During the awards presentation a rather comical-looking alien descends from a UFO above the crater and then disappears with the town’s precious meteorite fragment, causing the town to be placed under strict military quarantine.

It is in these moments of quarantine where the relationships really begin to develop. Woodrow and Dinah grow close as they bond over nerdy memory games with their fellow cadets, meanwhile Augie and Midge develop a closer relationship as they converse through the windows of their motel rooms. There are some really touching moments of pathos too (and excellent performances from Schwartzman and Johansson) as Anderson explores loneliness, grief, the way we process our emotions and how we begin to understand our place in the universe.

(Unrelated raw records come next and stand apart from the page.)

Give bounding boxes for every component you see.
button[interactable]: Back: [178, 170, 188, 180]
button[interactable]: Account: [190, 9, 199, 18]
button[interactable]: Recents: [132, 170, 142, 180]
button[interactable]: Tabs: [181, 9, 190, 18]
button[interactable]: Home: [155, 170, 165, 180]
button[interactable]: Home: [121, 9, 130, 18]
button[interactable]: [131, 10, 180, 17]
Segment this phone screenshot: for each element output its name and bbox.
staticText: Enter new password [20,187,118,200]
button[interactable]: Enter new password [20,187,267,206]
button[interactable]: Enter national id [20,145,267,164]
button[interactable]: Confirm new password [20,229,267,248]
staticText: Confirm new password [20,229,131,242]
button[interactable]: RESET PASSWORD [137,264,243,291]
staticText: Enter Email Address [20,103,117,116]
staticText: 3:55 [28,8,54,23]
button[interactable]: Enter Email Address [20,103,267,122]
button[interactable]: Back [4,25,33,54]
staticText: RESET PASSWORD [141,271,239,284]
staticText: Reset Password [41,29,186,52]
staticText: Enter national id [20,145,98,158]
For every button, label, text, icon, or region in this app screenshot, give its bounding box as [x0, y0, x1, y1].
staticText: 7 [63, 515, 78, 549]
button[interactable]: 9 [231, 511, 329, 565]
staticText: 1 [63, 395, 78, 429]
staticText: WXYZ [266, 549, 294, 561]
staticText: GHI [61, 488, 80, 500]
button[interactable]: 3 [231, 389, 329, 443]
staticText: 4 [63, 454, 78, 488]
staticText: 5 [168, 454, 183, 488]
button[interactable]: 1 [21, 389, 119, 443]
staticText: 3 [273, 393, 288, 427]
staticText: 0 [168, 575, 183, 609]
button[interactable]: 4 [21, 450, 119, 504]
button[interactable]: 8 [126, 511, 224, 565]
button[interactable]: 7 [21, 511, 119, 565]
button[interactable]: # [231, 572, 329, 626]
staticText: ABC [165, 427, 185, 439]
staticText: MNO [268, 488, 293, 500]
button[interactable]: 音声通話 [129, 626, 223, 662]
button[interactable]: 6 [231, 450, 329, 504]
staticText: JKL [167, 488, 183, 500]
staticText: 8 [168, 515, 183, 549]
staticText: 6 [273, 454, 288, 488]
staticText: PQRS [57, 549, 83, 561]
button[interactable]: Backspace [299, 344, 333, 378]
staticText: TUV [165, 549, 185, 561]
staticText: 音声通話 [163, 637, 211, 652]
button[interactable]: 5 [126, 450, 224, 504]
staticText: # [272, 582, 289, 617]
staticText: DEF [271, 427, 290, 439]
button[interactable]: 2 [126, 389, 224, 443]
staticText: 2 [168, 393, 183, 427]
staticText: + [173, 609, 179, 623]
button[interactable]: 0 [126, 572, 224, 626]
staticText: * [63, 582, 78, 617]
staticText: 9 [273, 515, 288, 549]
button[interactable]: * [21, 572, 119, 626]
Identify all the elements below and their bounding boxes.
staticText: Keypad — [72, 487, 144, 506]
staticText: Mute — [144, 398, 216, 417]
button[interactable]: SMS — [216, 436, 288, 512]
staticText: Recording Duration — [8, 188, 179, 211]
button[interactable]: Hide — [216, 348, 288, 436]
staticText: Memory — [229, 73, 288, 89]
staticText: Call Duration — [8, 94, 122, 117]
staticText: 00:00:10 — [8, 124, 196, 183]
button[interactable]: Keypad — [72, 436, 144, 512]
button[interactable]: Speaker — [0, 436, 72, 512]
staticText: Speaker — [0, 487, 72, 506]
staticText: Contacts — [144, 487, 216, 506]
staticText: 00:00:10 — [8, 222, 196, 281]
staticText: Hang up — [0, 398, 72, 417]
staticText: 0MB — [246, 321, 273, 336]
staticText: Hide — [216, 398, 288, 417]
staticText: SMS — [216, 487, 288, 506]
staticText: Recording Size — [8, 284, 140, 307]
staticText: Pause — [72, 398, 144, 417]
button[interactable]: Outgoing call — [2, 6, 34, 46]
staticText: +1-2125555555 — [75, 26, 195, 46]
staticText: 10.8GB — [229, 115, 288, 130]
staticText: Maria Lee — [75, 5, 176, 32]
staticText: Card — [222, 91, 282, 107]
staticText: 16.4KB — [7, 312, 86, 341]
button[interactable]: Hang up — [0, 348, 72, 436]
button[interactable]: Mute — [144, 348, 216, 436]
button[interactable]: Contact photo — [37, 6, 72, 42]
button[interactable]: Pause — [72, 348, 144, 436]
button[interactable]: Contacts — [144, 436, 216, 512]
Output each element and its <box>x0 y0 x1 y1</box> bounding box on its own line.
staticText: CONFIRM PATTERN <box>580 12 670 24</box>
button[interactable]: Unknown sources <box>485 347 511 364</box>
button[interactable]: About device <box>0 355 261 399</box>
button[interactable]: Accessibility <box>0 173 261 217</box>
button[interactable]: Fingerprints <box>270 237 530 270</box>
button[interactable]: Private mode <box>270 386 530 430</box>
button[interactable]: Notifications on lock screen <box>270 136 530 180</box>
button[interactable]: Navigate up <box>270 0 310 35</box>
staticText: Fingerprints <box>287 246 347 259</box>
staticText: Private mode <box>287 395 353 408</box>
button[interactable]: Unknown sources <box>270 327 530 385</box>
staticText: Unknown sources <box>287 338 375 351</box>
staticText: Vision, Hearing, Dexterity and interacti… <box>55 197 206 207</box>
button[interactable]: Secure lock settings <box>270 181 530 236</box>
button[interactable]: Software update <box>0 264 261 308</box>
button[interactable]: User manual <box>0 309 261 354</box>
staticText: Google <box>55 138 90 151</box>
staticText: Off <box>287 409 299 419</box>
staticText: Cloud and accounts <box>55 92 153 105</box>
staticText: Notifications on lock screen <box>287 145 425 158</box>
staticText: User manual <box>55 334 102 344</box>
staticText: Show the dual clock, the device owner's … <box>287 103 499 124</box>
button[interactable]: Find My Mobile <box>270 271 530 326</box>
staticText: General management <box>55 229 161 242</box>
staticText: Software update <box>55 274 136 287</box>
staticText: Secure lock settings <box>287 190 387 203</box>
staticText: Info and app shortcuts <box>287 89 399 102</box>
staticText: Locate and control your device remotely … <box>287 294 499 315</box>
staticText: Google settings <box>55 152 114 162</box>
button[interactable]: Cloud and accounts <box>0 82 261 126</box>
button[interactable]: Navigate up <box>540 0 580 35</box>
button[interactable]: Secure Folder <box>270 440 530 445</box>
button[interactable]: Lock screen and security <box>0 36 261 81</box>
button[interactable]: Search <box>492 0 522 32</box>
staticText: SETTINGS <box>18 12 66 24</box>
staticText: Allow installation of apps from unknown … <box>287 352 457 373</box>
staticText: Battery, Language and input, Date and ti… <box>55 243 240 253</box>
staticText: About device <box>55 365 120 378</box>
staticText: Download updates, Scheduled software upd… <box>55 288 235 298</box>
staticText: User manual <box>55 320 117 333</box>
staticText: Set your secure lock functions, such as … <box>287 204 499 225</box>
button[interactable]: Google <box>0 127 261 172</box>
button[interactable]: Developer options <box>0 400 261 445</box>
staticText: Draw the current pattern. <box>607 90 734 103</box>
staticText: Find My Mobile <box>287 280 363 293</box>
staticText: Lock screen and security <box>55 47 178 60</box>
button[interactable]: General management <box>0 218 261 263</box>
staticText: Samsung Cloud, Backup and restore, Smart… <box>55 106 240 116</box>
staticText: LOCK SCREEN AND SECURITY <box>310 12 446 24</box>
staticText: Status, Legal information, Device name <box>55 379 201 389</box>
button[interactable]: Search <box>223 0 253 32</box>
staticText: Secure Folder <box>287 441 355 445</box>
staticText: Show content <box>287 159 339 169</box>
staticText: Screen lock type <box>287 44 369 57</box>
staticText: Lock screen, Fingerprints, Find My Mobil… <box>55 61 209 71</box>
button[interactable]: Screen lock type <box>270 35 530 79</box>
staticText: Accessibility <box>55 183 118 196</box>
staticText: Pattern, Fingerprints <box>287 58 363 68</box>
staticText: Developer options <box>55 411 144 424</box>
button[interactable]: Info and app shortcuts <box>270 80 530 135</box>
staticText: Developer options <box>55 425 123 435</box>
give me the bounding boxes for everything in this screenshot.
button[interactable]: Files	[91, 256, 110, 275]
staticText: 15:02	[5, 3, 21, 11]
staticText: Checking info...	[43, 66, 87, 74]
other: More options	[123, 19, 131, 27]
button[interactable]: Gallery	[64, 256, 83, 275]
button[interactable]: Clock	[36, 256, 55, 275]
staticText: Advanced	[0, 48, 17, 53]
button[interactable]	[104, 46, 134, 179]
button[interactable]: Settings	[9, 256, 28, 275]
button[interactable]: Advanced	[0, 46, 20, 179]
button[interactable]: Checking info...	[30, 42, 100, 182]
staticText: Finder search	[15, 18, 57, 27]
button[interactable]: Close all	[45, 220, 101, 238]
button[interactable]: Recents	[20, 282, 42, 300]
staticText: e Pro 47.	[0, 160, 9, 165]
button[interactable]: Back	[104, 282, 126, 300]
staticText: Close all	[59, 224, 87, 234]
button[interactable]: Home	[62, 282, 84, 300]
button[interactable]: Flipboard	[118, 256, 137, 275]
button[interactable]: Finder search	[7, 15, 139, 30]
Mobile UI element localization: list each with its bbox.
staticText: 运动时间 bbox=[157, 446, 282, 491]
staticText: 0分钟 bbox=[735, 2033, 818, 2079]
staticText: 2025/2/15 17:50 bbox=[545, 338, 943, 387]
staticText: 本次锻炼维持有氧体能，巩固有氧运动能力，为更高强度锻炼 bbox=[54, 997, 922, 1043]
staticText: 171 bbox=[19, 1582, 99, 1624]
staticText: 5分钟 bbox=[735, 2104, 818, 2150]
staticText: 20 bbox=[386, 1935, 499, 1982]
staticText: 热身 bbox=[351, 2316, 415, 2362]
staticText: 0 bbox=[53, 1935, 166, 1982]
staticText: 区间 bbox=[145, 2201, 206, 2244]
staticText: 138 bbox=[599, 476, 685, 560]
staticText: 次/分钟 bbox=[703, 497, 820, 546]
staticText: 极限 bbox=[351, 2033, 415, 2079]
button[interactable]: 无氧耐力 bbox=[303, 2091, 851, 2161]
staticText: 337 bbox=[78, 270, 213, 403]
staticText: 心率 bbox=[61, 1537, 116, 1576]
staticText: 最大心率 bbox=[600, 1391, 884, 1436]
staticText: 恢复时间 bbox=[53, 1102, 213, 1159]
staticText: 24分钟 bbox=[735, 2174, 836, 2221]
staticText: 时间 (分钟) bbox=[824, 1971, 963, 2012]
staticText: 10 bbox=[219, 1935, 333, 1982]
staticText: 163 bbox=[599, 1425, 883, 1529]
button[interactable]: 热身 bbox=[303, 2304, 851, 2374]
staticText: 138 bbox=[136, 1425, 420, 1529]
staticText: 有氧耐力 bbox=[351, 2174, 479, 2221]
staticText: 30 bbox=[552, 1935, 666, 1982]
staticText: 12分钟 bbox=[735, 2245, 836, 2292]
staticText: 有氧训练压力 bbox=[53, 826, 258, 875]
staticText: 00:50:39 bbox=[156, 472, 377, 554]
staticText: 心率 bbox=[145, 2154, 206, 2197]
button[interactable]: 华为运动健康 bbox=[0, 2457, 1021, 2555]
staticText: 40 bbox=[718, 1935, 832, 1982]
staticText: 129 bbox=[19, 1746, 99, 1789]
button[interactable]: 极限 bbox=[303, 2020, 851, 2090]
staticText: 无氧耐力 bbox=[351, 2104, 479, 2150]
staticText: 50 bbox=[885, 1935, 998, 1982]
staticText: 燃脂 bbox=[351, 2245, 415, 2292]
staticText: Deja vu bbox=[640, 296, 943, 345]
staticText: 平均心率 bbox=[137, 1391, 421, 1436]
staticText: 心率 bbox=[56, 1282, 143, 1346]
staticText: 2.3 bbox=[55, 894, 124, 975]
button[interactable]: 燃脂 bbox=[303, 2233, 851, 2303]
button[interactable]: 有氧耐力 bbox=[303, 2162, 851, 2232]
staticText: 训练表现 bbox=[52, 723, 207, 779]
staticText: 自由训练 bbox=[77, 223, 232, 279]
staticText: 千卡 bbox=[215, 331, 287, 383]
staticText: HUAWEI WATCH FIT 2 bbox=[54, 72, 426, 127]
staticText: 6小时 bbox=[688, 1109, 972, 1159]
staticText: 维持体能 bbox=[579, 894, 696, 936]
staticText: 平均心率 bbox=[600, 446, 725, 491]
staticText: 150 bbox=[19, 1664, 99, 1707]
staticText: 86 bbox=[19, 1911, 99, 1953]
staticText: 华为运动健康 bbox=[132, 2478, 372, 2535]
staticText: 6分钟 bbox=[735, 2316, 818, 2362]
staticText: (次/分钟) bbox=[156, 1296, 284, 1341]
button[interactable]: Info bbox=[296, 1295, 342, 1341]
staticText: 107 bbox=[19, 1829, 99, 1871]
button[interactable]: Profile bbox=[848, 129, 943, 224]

Anderson then intersperses the events of Asteroid City with a behind the scenes portrait of renowned playwright Conrad Earp (Edward Norton) and his heartfelt discussions with Jones Hall, the actor playing Steenbeck, as they again ruminate on the meaning of life and their mutual understanding of the play. It’s therapy through art.

As with all Anderson’s films, Asteroid City is bursting with warmth, charm and humorous moments that just make you smile. The production design is typically superb and the rich saturation works wonderfully well.

The film is certainly a step up from Anderson’s previous outing, The French Dispatch, but it isn’t without its issues. For all its visual splendour and nostalgia, the meta-framing approach doesn’t always work and the black and white sequences often slow down and detract from the more interesting colour sequences in the town.

At its best, Asteroid City is pure Wes Anderson, full of the signature deadpan humour, offbeat characters, bold design elements and fun cameos (Jeff Goldblum!) that we’ve grown to know and love, but Anderson is now very aware of this and has begun to stretch the quirky-factor just a little too far.